Yesterday I cleaned the family FX4. Part of the process is replacing 2 media bags of Seachem Renew used for chemical filtration. The smell I'm speaking of I've experienced twice, once while cleaning the pre-filter of an OASE 600 months ago and again this morning. One way to describe this smell is that it's a sweet, dense earthy odor. Considering where this smell comes from it's weird that I find it pleasant. Any ideas on what the smell is and why it's pleasant?


----------



## chauceringram (11 mo ago)

I've started to read about a tank "infesting" creature called the detritus worm. My show tank has gone from cleanings that generate matter that looks like garden dirt being sucked out to barely dirty, even I we go a couple of weeks. Also, my python seems to suck up small white particles instead of the black clouds we used to see. During this time my show fish, 3 BRP's two being juvenile's and one full grown seem very interested in my gravel substrate. Could these mostly harmless worms explain my smell? Perhaps?

Detritus-worms


----------



## FishTankExpert (Jun 19, 2021)

Maybe? Try doing a huge water change, like 60% and see if the worms and smell is still there


----------



## chauceringram (11 mo ago)

I'll give it a run and see what happens.


----------



## FishTankExpert (Jun 19, 2021)

Ok that sounds like a good plan. Maybe you can also try vacuuming the worms with a siphon?


----------



## chauceringram (11 mo ago)

FishTankExpert said:


> Ok that sounds like a good plan. Maybe you can also try vacuuming the worms with a siphon?


It's funny you'd broach substrate vacuuming.  My wife loves the process, especially since we've learned how to use the python to it's fullest potential. Other than the white flecks I mentioned all I see coming out are bits of dirt. Since I have QT now it's time to start assembling my clean-up crew. Opinions welcome:

125G long community tank, good automatic lighting
3 BLP's, 2 juveniles, one greedy, aging adult
1 Med silver dollar, 1 huge redhook silver dollar
2 mature albino pleco's
FX4-FX6, well-maintained/quality mats - XF350 Gyre pump (means NO air stone)

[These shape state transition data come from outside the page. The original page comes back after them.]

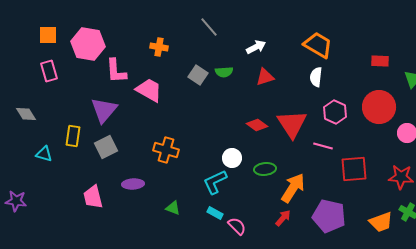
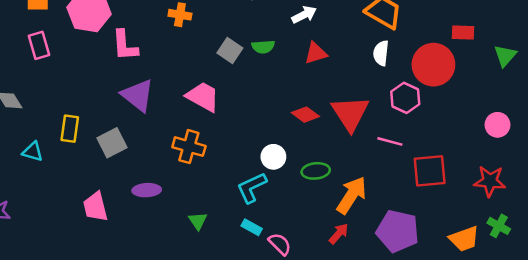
pink trapezoid: (149, 90) -> (203, 97), moved
red circle: (379, 107) -> (433, 65), moved
purple triangle: (104, 110) -> (138, 95), moved, turned -32
green triangle: (173, 208) -> (198, 221), turned 35

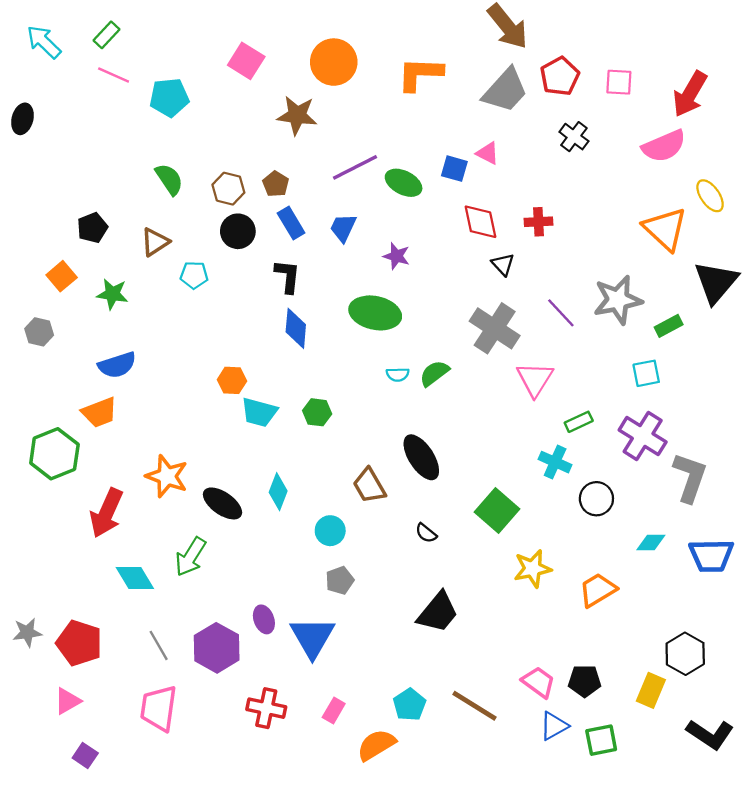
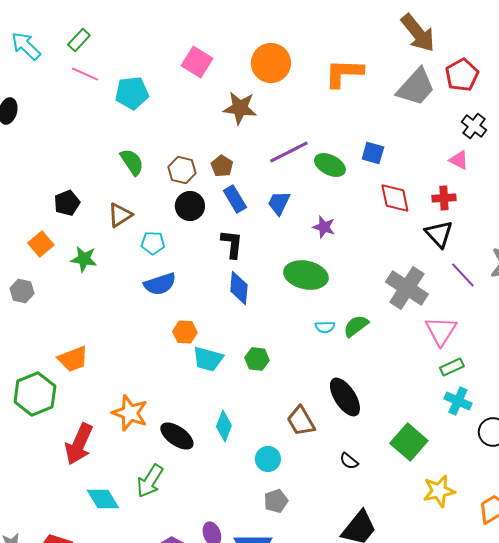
pink triangle: (488, 153) -> (459, 160), moved
black triangle: (503, 264) -> (439, 234), moved, size x1.4
blue semicircle: (117, 365) -> (160, 284), moved
green rectangle: (579, 422) -> (452, 367), moved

I'd like the clean-up crew to be great with algae/detritus (worms?) I'd like them to be small to medium sized. Total 4 to 6 in number, depending. I almost bought 4 nerites' today, but I decided to see if I can put them in isolation with some moss balls without an issue.


----------



## FishTankExpert (Jun 19, 2021)

I think that you will be okay as long as know fish are dying


----------



## judeloningram (11 mo ago)

My pets being alive and happy ARE are a given, right?


----------